Assign CPU resources by percentage

You configure a resource group with CPU_MAX_PERCENT in order to assign CPU resources by percentage. When you configure CPU_MAX_PERCENT for a resource group, Apache Cloudberry deactivates CPUSET for the group.

The parameter CPU_MAX_PERCENT sets a hard upper limit for the percentage of the segment CPU for resource management. The minimum CPU_MAX_PERCENT percentage you can specify for a resource group is 1, the maximum is 100. The sum of CPU_MAX_PERCENTs specified for all resource groups that you define in your Apache Cloudberry cluster can exceed 100. It specifies the total time ratio that all tasks in a resource group can run in a given CPU time period. Once the tasks in the resource group have used up all the time specified by the limit, they are throttled for the remainder of the time specified in that time period, and are not allowed to run until the next time period.

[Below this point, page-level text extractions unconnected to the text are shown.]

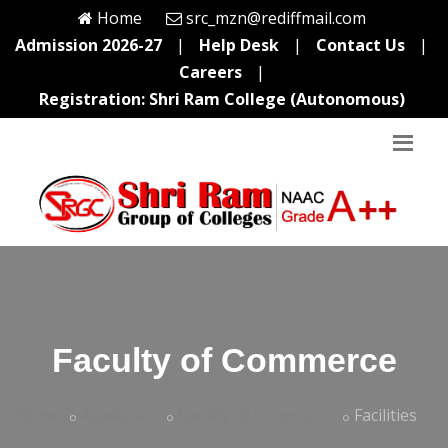
Home
src_mzn@rediffmail.com
Admission 2026-27
|
Help Desk
|
Contact Us
|
Careers
|
Registration: Shri Ram College (Autonomous)
Faculty of Commerce
Home
Academics
Faculty of Commerce
Facilities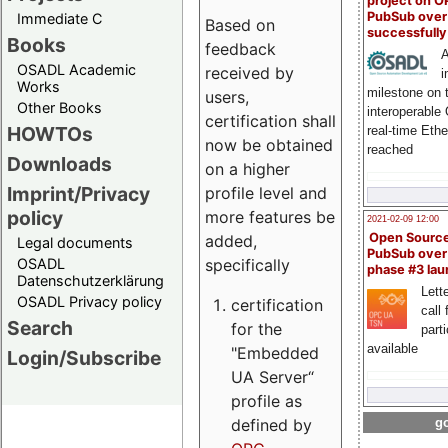
project on 
PubSub over
Immediate C
Based on
successfull
Books
feedback
A
OSADL Academic
received by
i
Works
milestone on 
users,
Other Books
interoperable
certification shall
HOWTOs
real-time Eth
now be obtained
reached
Downloads
on a higher
Imprint/Privacy
profile level and
policy
more features be
2021-02-09 12:00
Open Sourc
added,
Legal documents
PubSub over
specifically
OSADL
phase #3 la
Datenschutzerklärung
Lette
OSADL Privacy policy
certification
call 
Search
for the
part
available
"Embedded
Login/Subscribe
UA Server“
profile as
defined by
go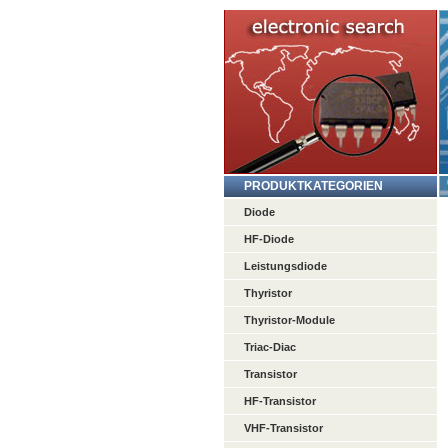
PRODUKTKATEGORIEN
Diode
HF-Diode
Leistungsdiode
Thyristor
Thyristor-Module
Triac-Diac
Transistor
HF-Transistor
VHF-Transistor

When tasks in a resource group are idle and not using any CPU time, the leftover time is collected in a global pool of unused CPU cycles. Other resource groups can borrow CPU cycles from this pool. The actual amount of CPU time available to a resource group might vary, depending on the number of resource groups present on the system.

The parameter CPU_MAX_PERCENT enforces a hard upper limit of CPU usage. For example, if it is set to 40%, it indicates that although the resource group can temporarily use some idle CPU resources from other groups, the maximum it can use is 40% of the CPU resources available to Apache Cloudberry.

You set the parameter CPU_WEIGHT to assign the scheduling priority of the current group. The default value is 100, and the range of values is 1 to 500. The value specifies the relative share of CPU time available to tasks in the resource group. For example, if one resource group has a relative share of 100 and another two groups have a relative share of 50, when processes in all the resource groups try to use 100% of the CPU (that means, the value of CPU_MAX_PERCENT for all groups is set to 100), the first resource group gets 50% of all CPU time, and the other two get 25% each. However, if you add another group with a relative share of 100, the first group is only allowed to use 33% of the CPU, and the remaining groups get 16.5%, 16.5%, and 33% respectively.

For example, consider the following groups:

Group NameCONCURRENCYCPU_MAX_PERCENTCPU_WEIGHT
default_group205010
admin_group107030
system_group103010
test101010

Roles in default_group have an available CPU ratio (determined by CPU_WEIGHT) of 10/(10+30+10+10)=16%. This means that they can use at least 16% of the CPU when the system workload is high. When the system has idle CPU resources, they can use more resources, as the hard limit (set by CPU_MAX_PERCENT) is 50%.

Roles in admin_group have an available CPU ratio of 30/(10+30+10+10)=50% when the system workload is high. When the system has idle CPU resources, they can use resources up to the hard limit of 70%.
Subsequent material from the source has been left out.